Naruto menyeringai puas. "Hmmm. Entahlah. Mungkin kita sehati. Karena akhirnya langkah kakiku akhirnya sejajar denganmu," katanya dengan wajah sok polos.
Ingin rasanya Sakura melemparkan Naruto ke Samudra Atlantik sekarang—andaikan bisa. Namikaze ini selalu begitu memuakkan disetiap kesempatan mereka bertemu.
Ia berdoa dalam hati. Kali ini doanya benar-benar tulus. Ia ingin Kami-sama menyadarkan lelaki ini agar berhenti bertengkar dengannya. Termasuk berdoa agar sikap Namikaze Naruto akan berubah 180 derajat padanya. Sakura sudah muak berdebat sepanjang hari dengan Namikaze Naruto.

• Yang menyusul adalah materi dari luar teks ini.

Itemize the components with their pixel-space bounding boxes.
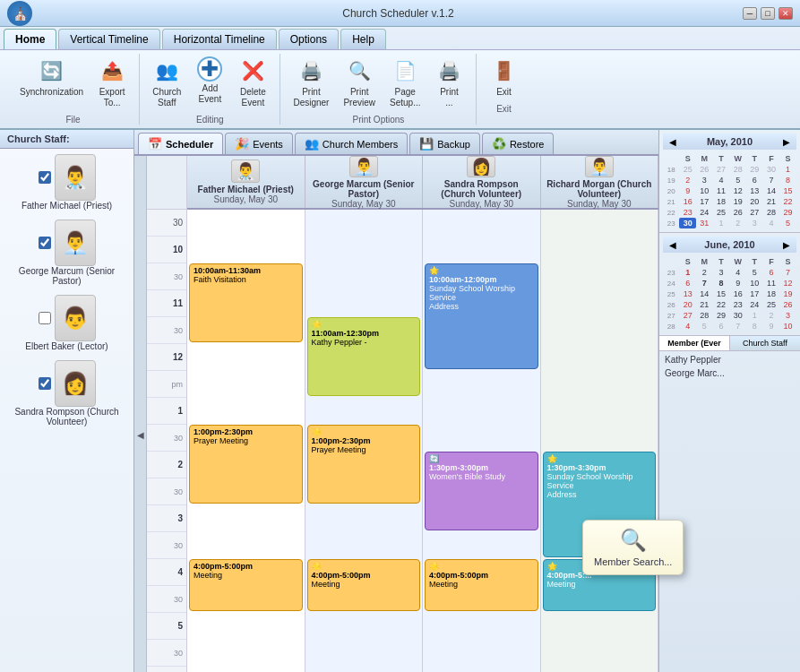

Oke ini adalah hal yang tidak masuk akal kesekian kalipenyebab pertengkaran antara Naruto dan Sakura. Langkah kaki.
"Oke. Kau duluan saja," Sakura menghentikan langkahnya. Ia mencoba menyabarkan dirinya. Menyabarkan dirinya dengan sesabar mungkin. "Aku sangat tidak ingin berjalan denganmu Namikaze-san," Sakura menatap nanar pada Naruto diiringi penekanan pada setiap katanya.
Dan tanpa diduga Naruto ikut berhenti mengikutinya. Sakura memijit pelipisnya.
"Kau tidak mendengarku. Jalanlah duluan bodoh!" teriak Sakura.
"Hmm.." Naruto tak menjawab. Ia hanya bergumam sambil memasang pose sok berpikir dengan meletakkan tangan dibawah dagunya. "Tadi aku berjalan dengan Sai—" Sungguh! Demi dada besar Nona Tsunade. Sakura ingin sekali mencakar wajah pria ini yang memasang tampak sok innocentnya.
"Aku tahu. Dan aku lihat itu. Lantas?!" dan lagi-lagi Sakura merutuki dirinya yang menggubris omong kosong Namikaze Naruto.
"LANTAS KATAMU!" raut mukanya seketika berganti menjadi horor. "Aku tadi memiliki teman berjalan ke kantor lalu teman pirangmu merebutnya dariku Pink-chan," Naruto mengatakan dengan histeris hal sepele itu seolah-olah Tuan Jiraiya telah tobat dari sifat mesumnya. Dan lagi, ia menyebut Ino pirang? Tidak ingat bahwa rambutnya sendiri juga pirang? Merebut? Bukankah ini terbalik? Sai lah yang mengajak Ino tadi. Merebut Ino lebih tepatnya.
Ck! Kuso.
Wajah Sakura memerah menahan amarahnya. Naruto menyeringai. Ia nampak begitu menantikan wanita pink itu melontarkan kata pedas lainnya.
Demi apapapun! Sakura sedang sangat malas berdebat dengan lelaki ini. Ia lelah dan ingin istirahat. Ia kurang tidur semalam. Istirahat siang tinggal 20 menit lagi. Setidaknya ia ingin istirahat sejenak dengan damai di kantornya.
Ia lalu menghela napasnya dengan berat. Mencoba mengingatkan dirinya bahwa tidak seharusnya ia terpancing mulut sial Namikaze Naruto.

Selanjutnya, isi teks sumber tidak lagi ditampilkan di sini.